# WD-40 effects on gelcoat & fiberglass?



## night0wl

Hi all,

Recently, accidentally discovered something. While lubricating something or other on my Beneteau 343, I sprayed some WD-40 (wasn't using it for lubrication, just squeezed the trigger in my tool bin) on my gelcoat.

This area of gelcoat had some nasty wax buildup that had discolored badly. In my part of Fort Lauderdale, we get a LOT of airplane, highway, and general soot pollution due to a powerplant incinerator nearby. I tend to follow MaineSails excellent guide on boat maintenance, but Collinite has a nasty habit of discoloring after 2-3 months.
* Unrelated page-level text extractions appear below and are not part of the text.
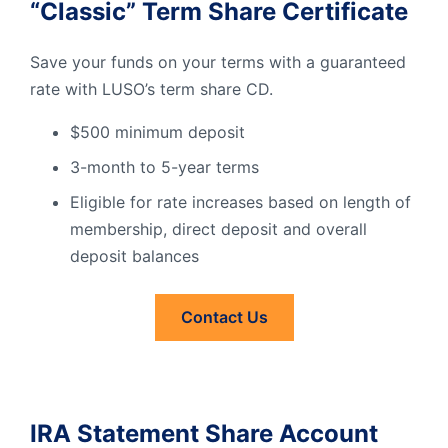
“Classic” Term Share Certificate
Save your funds on your terms with a guaranteed
rate with LUSO’s term share CD.
$500 minimum deposit
3-month to 5-year terms
Eligible for rate increases based on length of
membership, direct deposit and overall
deposit balances
Contact Us
Contact
Us
IRA Statement Share Account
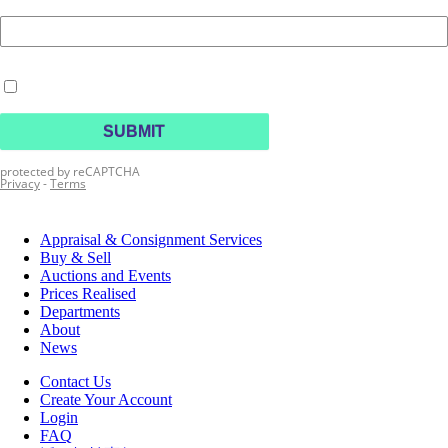
Appraisal & Consignment Services
Buy & Sell
Auctions and Events
Prices Realised
Departments
About
News
Contact Us
Create Your Account
Login
FAQ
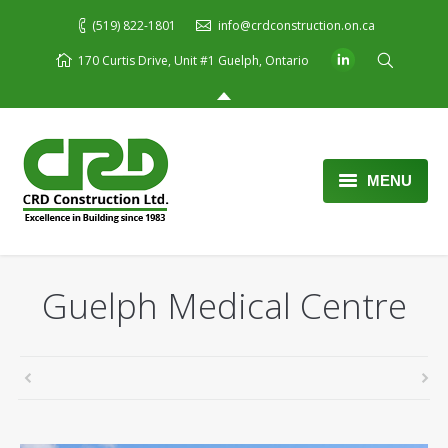
(519) 822-1801
info@crdconstruction.on.ca
170 Curtis Drive, Unit #1 Guelph, Ontario
MENU
Home
About Us
Guelph Medical Centre
Services
Portfolio
Blog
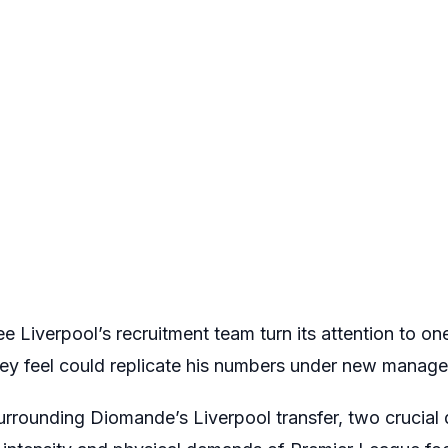
see Liverpool’s recruitment team turn its attention to o
y feel could replicate his numbers under new manager
rrounding Diomande’s Liverpool transfer, two crucial q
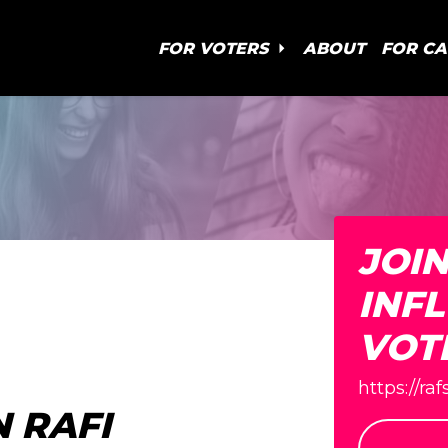
FOR VOTERS
ABOUT
FOR C
JOI
INF
VOT
https://ra
 RAFI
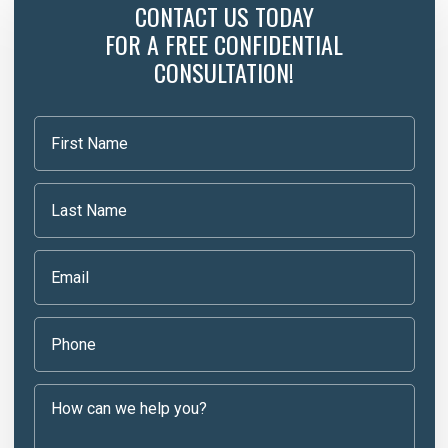
CONTACT US TODAY
FOR A FREE CONFIDENTIAL
CONSULTATION!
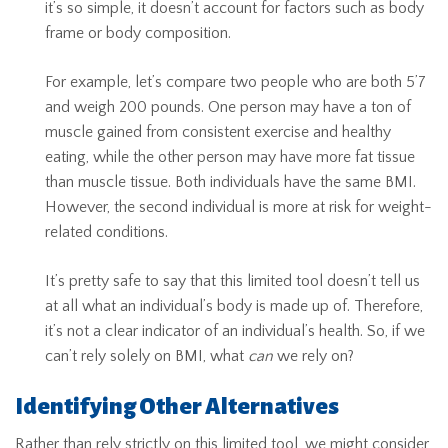
it’s so simple, it doesn’t account for factors such as body
frame or body composition.
For example, let’s compare two people who are both 5’7
and weigh 200 pounds. One person may have a ton of
muscle gained from consistent exercise and healthy
eating, while the other person may have more fat tissue
than muscle tissue. Both individuals have the same BMI.
However, the second individual is more at risk for weight-
related conditions.
It’s pretty safe to say that this limited tool doesn’t tell us
at all what an individual’s body is made up of. Therefore,
it’s not a clear indicator of an individual’s health. So, if we
can’t rely solely on BMI, what
can
we rely on?
Identifying Other Alternatives
Rather than rely strictly on this limited tool, we might consider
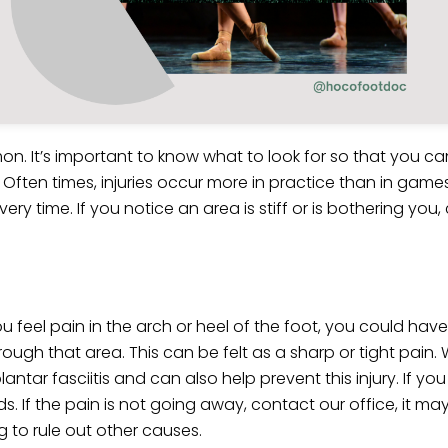
on. It’s important to know what to look for so that you can
 Often times, injuries occur more in practice than in game
time. If you notice an area is stiff or is bothering you, ca
u feel pain in the arch or heel of the foot, you could hav
hrough that area. This can be felt as a sharp or tight pain
antar fasciitis and can also help prevent this injury. If yo
ds. If the pain is not going away, contact our office, it may
g to rule out other causes.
Strangely enough, the WD-40 accidental spray shot took the nasty wax and dirt right off!!!


Previously, when its time to strip the wax down, I rely on successive washes of Dawn soap, and even then, ultimately have to rely on some heavy solvents like Acetone, MEK, or Interlux 202 to get it to bare glass. I *HATE* those solvents as I know they are bad long term for the gelcoat. But, so far as I can tell, WD-40 is a lubricant more than a solvent. 

Whats to prevent me from using this stuff to strip/clean the boat? Much cheaper than dedicated boat wax removers (such as 3M's aerosol). 

Any issues with staining? Thoughts?


----------



## mitiempo

WD40 is more than 50% solvent with a light mineral oil as one ingredient - about 25%.

It shouldn't do any damage. Acetone will not do any damage either as it flashes off pretty quickly.


----------



## night0wl

So, as a solvent, it will eventually harm the gelcoat just like the Interlux 202. Solvents strip the gelcoat of lubricants/waxes and cause it to get porous...eventually causing even more dulling.

But, i just cant get these stains without solvent or some kind of abrasive (aquabuff 2000 worked, so did meguires flagship which has silica in it).

So please rate the following solvens in terms of least harsh to most harsh...I've included prices from home depot's site for a gallon:

WD-40 ($17)
Acetone ($17)
Paint Thinner ($11)
Mineral Spirits ($11 for eco, $14 for non-eco friendly)
Laquer Thinner ($18)
Turpentine ($16)


----------



## mitiempo

Gelcoat is porous. The wax and dirt will be removed by any good strong solvent product. Gelcoat itself, really fiberglass resin and pigments, is pretty indestructible. I have never seen an example of gelcoat damage from solvents in over 40 years of fiberglass boat ownership.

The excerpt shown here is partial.